My logic and methodology here is to maximize my options in terms of usable and obtainable ‘components’ while still keeping within the framework of our legal system. I have also decided that we will not
apply for further weapons licenses as I do not want nor require the additional infringement of my privacy nor the ‘red flags’ that come with owning a ‘large’ firearms collection. So based on the highest
OPSEC possible in this situation, here is what we have done.

For a handguns I have chosen a .45 ACP my wife a 9mm Parabellum
For shotguns we have both chosen 12 gauge Pump actions
For casual Sports Shooting my wife has chosen a .22 LR pistol, and I have a scoped and suppressed .22LR rifle.
For hunting rifles I have chosen a .308 and my wife a .223
So our choices above keep us [both] at the four gun limit, no additional background checks and gives us a broad spread of calibers that will allow us to store primers, powder, and some ammunition.

On the unregulated side we have and are currently stocking up on the following.
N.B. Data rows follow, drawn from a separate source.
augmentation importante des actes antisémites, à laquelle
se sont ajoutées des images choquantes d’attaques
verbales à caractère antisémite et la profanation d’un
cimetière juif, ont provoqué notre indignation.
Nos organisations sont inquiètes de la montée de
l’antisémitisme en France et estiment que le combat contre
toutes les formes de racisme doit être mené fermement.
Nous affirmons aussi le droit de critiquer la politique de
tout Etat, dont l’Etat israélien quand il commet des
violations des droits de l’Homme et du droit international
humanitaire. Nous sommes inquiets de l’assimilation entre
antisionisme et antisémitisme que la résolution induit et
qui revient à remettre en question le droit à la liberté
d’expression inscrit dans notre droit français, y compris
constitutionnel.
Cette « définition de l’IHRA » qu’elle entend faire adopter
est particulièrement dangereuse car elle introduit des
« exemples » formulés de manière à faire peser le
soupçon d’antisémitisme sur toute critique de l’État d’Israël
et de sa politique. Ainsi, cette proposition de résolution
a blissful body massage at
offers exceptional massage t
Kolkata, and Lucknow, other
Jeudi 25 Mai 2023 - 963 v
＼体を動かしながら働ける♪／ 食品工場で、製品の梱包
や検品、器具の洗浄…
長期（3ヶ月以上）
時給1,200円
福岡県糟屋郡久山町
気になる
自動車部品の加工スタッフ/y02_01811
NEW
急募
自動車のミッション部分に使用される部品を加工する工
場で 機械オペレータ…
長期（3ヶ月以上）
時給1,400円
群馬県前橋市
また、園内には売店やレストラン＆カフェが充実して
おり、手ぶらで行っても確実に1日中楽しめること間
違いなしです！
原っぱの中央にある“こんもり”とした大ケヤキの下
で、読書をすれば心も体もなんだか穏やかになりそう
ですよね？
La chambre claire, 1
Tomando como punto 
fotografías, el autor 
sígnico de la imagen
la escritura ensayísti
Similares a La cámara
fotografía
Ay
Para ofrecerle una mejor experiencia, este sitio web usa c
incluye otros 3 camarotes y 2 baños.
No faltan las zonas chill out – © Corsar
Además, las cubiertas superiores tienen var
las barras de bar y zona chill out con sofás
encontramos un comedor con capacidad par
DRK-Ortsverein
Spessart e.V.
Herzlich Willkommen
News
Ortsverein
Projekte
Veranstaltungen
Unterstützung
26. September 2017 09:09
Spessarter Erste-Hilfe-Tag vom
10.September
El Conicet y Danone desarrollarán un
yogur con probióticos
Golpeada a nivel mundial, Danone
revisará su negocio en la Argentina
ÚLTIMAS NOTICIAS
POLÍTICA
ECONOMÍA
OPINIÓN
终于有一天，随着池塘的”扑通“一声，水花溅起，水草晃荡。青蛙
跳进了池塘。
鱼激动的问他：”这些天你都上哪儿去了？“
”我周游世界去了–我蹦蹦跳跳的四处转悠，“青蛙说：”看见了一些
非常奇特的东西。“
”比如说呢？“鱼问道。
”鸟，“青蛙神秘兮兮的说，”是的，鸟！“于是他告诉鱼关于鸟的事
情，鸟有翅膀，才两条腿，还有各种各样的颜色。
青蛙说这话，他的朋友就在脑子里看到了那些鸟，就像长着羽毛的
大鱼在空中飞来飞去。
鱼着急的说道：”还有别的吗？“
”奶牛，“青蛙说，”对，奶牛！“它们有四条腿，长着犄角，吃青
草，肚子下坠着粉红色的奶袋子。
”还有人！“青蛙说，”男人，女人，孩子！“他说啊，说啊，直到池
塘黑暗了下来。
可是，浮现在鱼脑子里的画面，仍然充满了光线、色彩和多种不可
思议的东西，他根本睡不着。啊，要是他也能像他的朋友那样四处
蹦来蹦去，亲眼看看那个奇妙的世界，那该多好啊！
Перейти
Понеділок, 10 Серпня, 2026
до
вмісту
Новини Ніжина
Virgin and fired brass in all of the above calibers, in addition to this we add any fired brass that we can scrounge. Various design and weight bullet moulds with the same methodology, factory made bullets in rifle and handgun calibers. Reloading dies, in any and all calibers that we can get. However we do concentrate on the dies for the brass that we have. (There is no point in having dies and no brass.) Cleaning kits and components, and lead and tin stocks, as well as reloading presses. For [rifle and pistol] brass reloading, we have standardized on Lee brand turret presses and the single stage RCBS Rockchucker as most can be had at very reasonable prices on the secondhand market here. For shotgun shell reloading we have standardized on Lee Load All.

Now the logic behind this. If ever the SHTF in a big way, we will be able to drive off most attacks, however if this degenerates into an extended and protracted “Patriots”-like scenario we should have all of the ‘makings’ to use captured weaponry as well as being able to supply and reproduce the correct ammo for such captured weaponry.
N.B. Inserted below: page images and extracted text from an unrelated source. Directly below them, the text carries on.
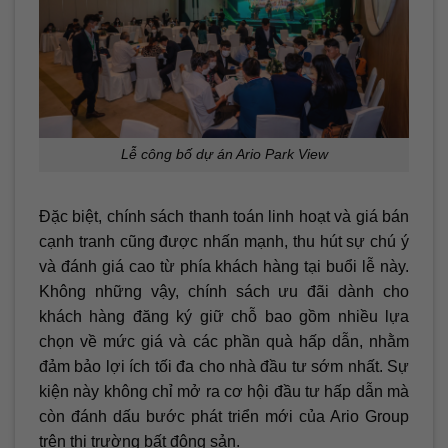
Lễ công bố dự án Ario Park View
Đặc biệt, chính sách thanh toán linh hoạt và giá bán
cạnh tranh cũng được nhấn mạnh, thu hút sự chú ý
và đánh giá cao từ phía khách hàng tại buổi lễ này.
Không những vậy, chính sách ưu đãi dành cho
khách hàng đăng ký giữ chỗ bao gồm nhiều lựa
chọn về mức giá và các phần quà hấp dẫn, nhằm
đảm bảo lợi ích tối đa cho nhà đầu tư sớm nhất. Sự
kiện này không chỉ mở ra cơ hội đầu tư hấp dẫn mà
còn đánh dấu bước phát triển mới của Ario Group
trên thị trường bất động sản.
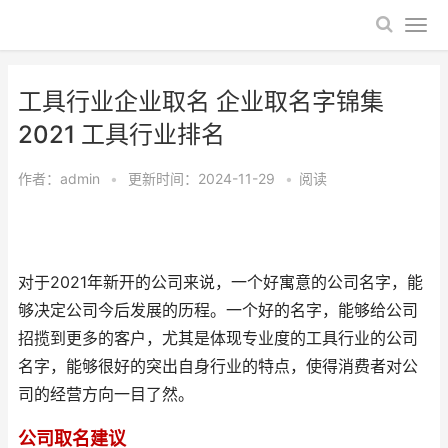
工具行业企业取名 企业取名字锦集
2021 工具行业排名
作者：
admin
•
更新时间：2024-11-29
•
阅读
对于2021年新开的公司来说，一个好寓意的公司名字，能
够决定公司今后发展的历程。一个好的名字，能够给公司
招揽到更多的客户，尤其是体现专业度的工具行业的公司
名字，能够很好的突出自身行业的特点，使得消费者对公
司的经营方向一目了然。
公司取名建议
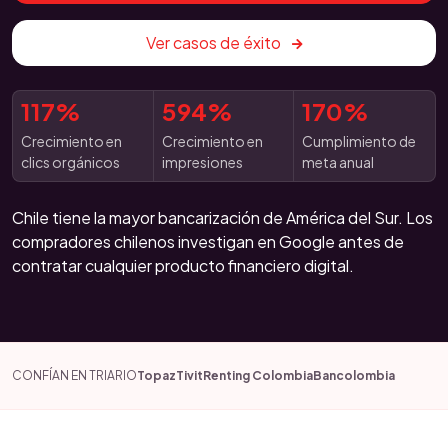
Ver casos de éxito
117%
594%
170%
Crecimiento en
Crecimiento en
Cumplimiento de
clics orgánicos
impresiones
meta anual
Chile tiene la mayor bancarización de América del Sur. Los
compradores chilenos investigan en Google antes de
contratar cualquier producto financiero digital.
CONFÍAN EN TRIARIO
Topaz
Tivit
Renting Colombia
Bancolombia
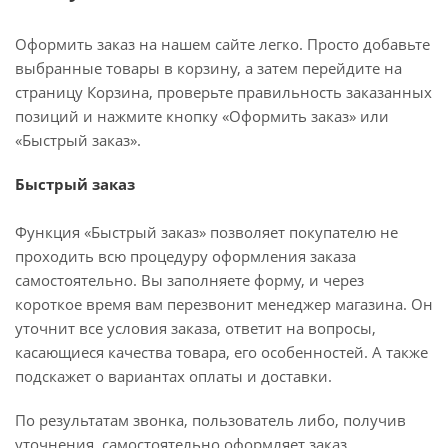
Оформить заказ на нашем сайте легко. Просто добавьте
выбранные товары в корзину, а затем перейдите на
страницу Корзина, проверьте правильность заказанных
позиций и нажмите кнопку «Оформить заказ» или
«Быстрый заказ».
Быстрый заказ
Функция «Быстрый заказ» позволяет покупателю не
проходить всю процедуру оформления заказа
самостоятельно. Вы заполняете форму, и через
короткое время вам перезвонит менеджер магазина. Он
уточнит все условия заказа, ответит на вопросы,
касающиеся качества товара, его особенностей. А также
подскажет о вариантах оплаты и доставки.
По результатам звонка, пользователь либо, получив
уточнения, самостоятельно оформляет заказ,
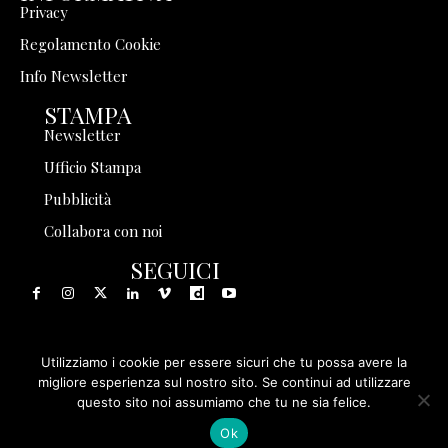
Privacy
Regolamento Cookie
Info Newsletter
STAMPA
Newsletter
Ufficio Stampa
Pubblicità
Collabora con noi
SEGUICI
Utilizziamo i cookie per essere sicuri che tu possa avere la
© 1999 - 2025 Storia in Rete Srl - Tutti i diritti riservati - P.
migliore esperienza sul nostro sito. Se continui ad utilizzare
questo sito noi assumiamo che tu ne sia felice.
IVA 08570971005
Ok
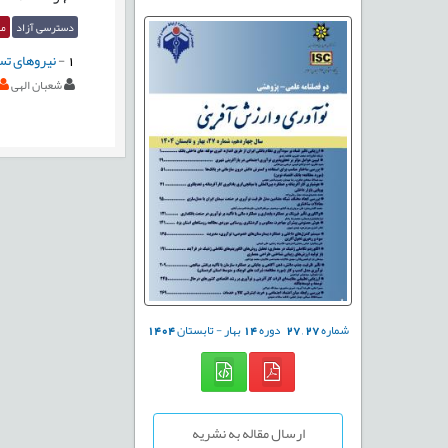
دسترسی آزاد
مق
1
-
نیروهای تس
شعبان الهی
شماره
27
,
27
دوره
14
بهار - تابستان
1404
ارسال مقاله به نشریه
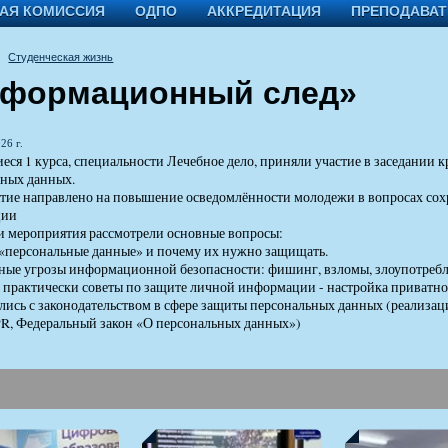
АЯ КОМИССИЯ
ОДПО
АККРЕДИТАЦИЯ
ПРЕПОДАВА
Студенческая жизнь
формационный след»
26 г.
ся 1 курса, специальности Лечебное дело, приняли участие в заседании
ьных данных.
ие направлено на повышение осведомлённости молодежи в вопросах сох
ции
 мероприятия рассмотрели основные вопросы:
 «персональные данные» и почему их нужно защищать.
ные угрозы информационной безопасности: фишинг, взломы, злоупотреб
практически советы по защите личной информации - настройка приватно
ись с законодательством в сфере защиты персональных данных (реализац
R, Федеральный закон «О персональных данных»)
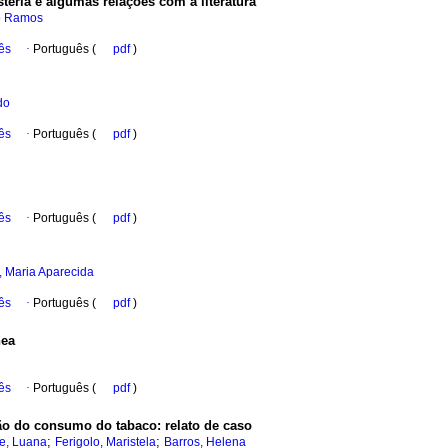
steria e algumas relações com a literatura
fo Ramos
ês
·
Português (
pdf
)
do
ês
·
Português (
pdf
)
ês
·
Português (
pdf
)
, Maria Aparecida
ês
·
Português (
pdf
)
nea
ês
·
Português (
pdf
)
ção do consumo do tabaco
:
relato de caso
;
;
e, Luana
Ferigolo, Maristela
Barros, Helena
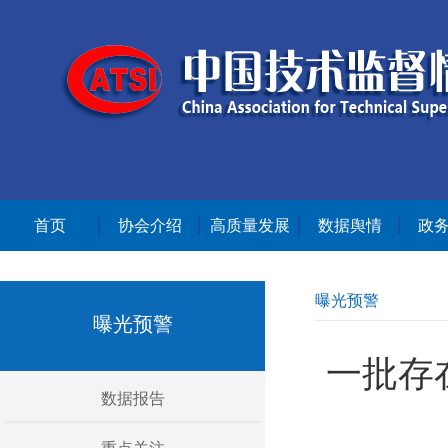
首页
协会介绍
高质量发展
数据舆情
政
曝光预警
曝光预警
一批存
数据报告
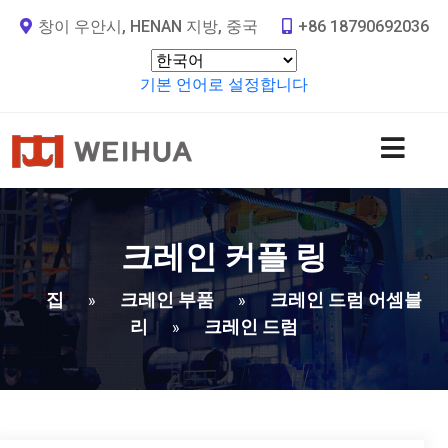
창이 우안시, HENAN 지방, 중국
+86 18790692036
기본 언어로 설정합니다
크레인 커플 링
집
크레인 부품
크레인 드럼 어셈블
»
»
리
크레인 드럼
»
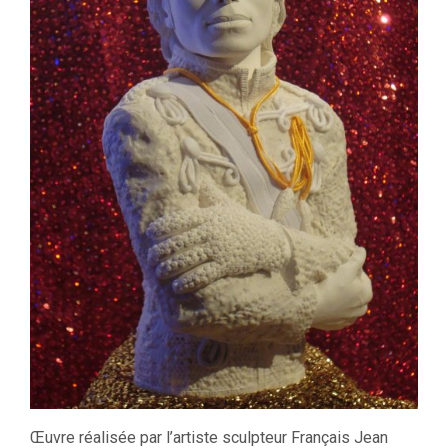
Œuvre réalisée par l’artiste sculpteur Français Jean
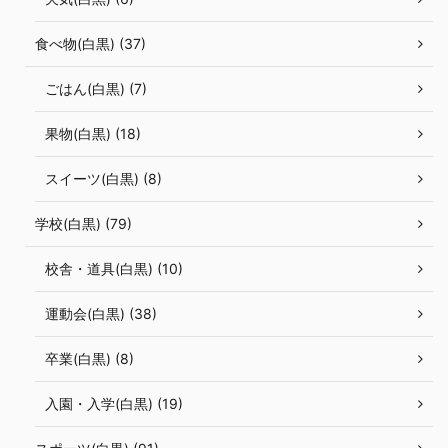
食べ物(白黒) (37)
ごはん(白黒) (7)
果物(白黒) (18)
スイーツ(白黒) (8)
学校(白黒) (79)
校舎・道具(白黒) (10)
運動会(白黒) (38)
卒業(白黒) (8)
入園・入学(白黒) (19)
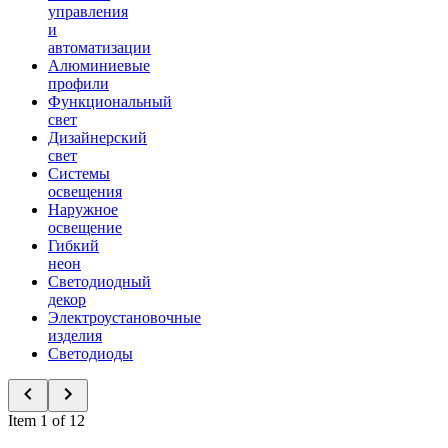
управления
и
автоматизации
Алюминиевые
профили
Функциональный
свет
Дизайнерский
свет
Системы
освещения
Наружное
освещение
Гибкий
неон
Светодиодный
декор
Электроустановочные
изделия
Светодиоды
Item 1 of 12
There are a few points to remember.
1.) Pressure and primer differences in military and civilian ammo. Know what you are doing or don’t do it!
2.) Always stay within the law, while the law is the law. Becoming an illegal ‘arms hoarder’ will get you into a heap of trouble, which only leaves your family at risk.
3.) OPSEC, OPSEC, OPSEC don’t brag around the braai (Barbecue) as to what you will do when TSHTF. Or what you have stockpiled, hidden, buried etc. Personally, I find that very few people in South Africa have a preparedness/survivalist mentality. If you start discussing what you are doing be circumspect in every aspect.

Finally, as an aside, Just this last week we were given detailed information about the preps of a ‘new age’ religious Doomer (“The sky is going to fall in 2012”) that lives just outside a small town over
400 kilometers away. This person has told her family about her preps and this news has now traveled all over the country. We now know almost everything that she has done including evacuation and storage details. The family (rightly?) believes she is a nutcase and actively ridicule her preps. [An OPSEC breach like this presents] a very scary scenario.